◆ Data excerpts
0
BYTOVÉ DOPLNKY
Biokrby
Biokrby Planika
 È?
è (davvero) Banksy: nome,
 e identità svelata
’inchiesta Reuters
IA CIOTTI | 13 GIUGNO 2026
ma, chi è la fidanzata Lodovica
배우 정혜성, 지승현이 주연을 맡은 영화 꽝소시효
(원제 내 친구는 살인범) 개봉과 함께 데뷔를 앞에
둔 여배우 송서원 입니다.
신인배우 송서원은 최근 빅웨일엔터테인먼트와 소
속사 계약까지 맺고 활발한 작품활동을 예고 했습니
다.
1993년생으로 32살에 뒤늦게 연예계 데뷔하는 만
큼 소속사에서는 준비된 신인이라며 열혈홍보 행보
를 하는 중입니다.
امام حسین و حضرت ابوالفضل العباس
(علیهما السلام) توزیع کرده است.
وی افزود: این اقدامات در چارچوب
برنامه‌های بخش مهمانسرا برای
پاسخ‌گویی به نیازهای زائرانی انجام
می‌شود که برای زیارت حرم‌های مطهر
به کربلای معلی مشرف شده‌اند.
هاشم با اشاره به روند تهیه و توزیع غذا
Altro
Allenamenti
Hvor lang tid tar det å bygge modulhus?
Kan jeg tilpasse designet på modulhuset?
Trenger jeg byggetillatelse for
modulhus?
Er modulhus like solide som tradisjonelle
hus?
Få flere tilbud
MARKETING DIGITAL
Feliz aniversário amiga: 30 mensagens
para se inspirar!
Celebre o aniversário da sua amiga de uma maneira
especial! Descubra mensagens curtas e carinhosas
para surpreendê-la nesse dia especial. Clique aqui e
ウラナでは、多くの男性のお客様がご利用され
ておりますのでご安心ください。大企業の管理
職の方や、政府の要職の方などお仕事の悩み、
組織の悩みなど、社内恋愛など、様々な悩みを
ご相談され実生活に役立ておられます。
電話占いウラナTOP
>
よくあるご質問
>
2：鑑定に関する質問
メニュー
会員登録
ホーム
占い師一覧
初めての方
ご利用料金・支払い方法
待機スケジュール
---
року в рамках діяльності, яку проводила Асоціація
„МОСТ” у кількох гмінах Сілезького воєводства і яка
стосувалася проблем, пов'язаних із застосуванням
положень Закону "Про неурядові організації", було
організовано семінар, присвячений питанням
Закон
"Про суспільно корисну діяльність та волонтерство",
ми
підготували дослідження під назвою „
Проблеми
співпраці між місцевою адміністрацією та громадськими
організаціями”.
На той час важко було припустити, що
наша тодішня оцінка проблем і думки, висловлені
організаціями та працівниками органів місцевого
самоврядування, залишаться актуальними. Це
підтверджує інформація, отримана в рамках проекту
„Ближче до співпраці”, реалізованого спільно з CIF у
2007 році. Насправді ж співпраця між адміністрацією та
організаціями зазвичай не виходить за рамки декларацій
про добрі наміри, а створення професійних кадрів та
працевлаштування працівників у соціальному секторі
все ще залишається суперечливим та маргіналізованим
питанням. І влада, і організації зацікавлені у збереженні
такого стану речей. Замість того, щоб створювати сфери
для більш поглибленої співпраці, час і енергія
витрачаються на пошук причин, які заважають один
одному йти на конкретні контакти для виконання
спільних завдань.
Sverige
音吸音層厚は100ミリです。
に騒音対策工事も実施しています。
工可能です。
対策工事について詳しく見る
...
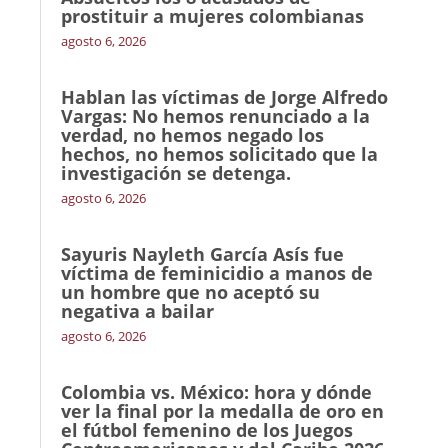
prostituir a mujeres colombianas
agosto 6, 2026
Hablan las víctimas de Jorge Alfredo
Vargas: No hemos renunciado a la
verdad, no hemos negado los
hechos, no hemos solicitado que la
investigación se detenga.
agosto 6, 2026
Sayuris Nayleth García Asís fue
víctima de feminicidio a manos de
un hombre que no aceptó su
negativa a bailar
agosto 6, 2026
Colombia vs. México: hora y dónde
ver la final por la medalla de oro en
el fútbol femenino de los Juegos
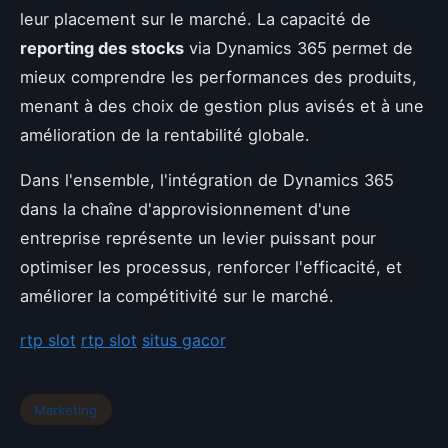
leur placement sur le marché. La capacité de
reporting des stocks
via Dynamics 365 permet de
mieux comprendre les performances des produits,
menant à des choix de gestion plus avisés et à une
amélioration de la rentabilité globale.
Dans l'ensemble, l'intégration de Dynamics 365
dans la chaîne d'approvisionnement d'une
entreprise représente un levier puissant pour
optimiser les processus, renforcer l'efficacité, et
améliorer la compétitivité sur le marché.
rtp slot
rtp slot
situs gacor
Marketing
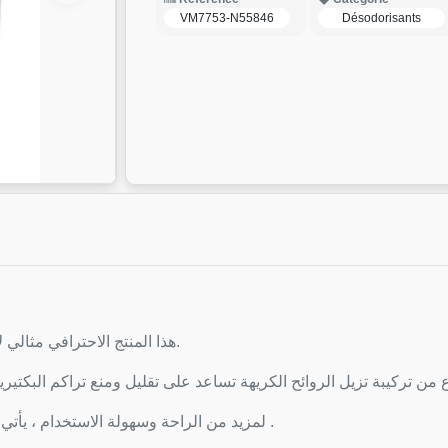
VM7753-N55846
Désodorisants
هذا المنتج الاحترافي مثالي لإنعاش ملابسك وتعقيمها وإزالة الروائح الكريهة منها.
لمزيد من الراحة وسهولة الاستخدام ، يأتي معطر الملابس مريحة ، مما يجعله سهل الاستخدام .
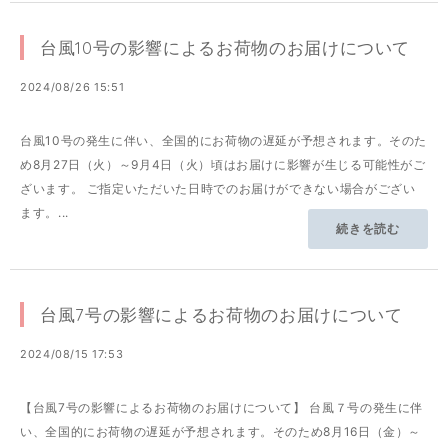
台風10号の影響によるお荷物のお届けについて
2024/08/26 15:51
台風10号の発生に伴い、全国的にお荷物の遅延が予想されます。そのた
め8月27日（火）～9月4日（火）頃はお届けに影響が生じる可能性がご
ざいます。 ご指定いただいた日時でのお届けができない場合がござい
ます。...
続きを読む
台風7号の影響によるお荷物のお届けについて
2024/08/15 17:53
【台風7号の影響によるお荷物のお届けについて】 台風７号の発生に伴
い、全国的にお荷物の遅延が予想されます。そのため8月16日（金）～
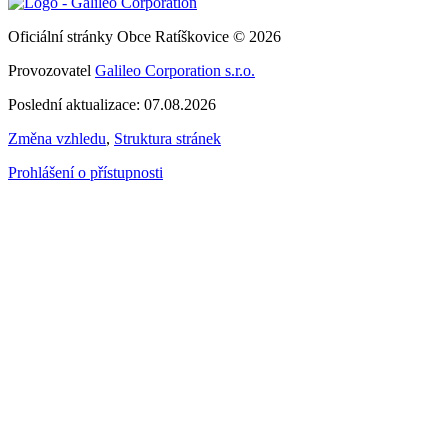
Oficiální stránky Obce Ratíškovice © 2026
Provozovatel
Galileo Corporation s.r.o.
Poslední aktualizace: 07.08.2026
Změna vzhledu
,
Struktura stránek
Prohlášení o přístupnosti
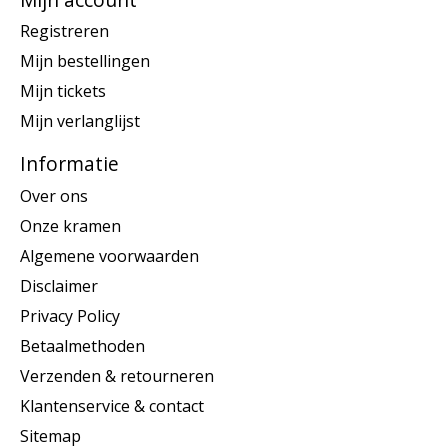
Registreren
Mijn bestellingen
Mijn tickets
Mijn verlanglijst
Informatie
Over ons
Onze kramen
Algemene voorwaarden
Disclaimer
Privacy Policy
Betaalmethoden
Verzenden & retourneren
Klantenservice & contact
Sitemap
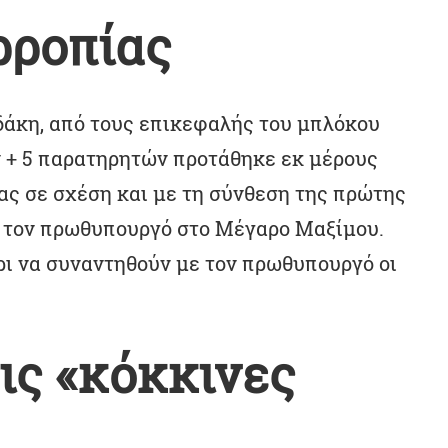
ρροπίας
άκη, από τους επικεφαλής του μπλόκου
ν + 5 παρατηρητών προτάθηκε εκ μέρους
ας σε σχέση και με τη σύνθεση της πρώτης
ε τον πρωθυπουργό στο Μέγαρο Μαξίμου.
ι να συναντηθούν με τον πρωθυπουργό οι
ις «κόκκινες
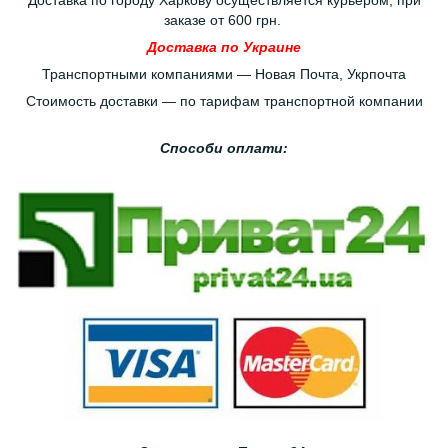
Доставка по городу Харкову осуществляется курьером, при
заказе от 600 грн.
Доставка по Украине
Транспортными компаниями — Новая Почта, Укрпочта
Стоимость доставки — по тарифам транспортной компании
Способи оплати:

◆ Work required
Using the data above, print exactly the lines from the line that contains "배우 정혜성, 지승현이 주연을 맡은 영화 꽝소시효" through the line that contains "(علیهما السلام) توزیع کرده است.", with both included.

◆ Response below
배우 정혜성, 지승현이 주연을 맡은 영화 꽝소시효
(원제 내 친구는 살인범) 개봉과 함께 데뷔를 앞에
둔 여배우 송서원 입니다.
신인배우 송서원은 최근 빅웨일엔터테인먼트와 소
속사 계약까지 맺고 활발한 작품활동을 예고 했습니
다.
1993년생으로 32살에 뒤늦게 연예계 데뷔하는 만
큼 소속사에서는 준비된 신인이라며 열혈홍보 행보
를 하는 중입니다.
امام حسین و حضرت ابوالفضل العباس
(علیهما السلام) توزیع کرده است.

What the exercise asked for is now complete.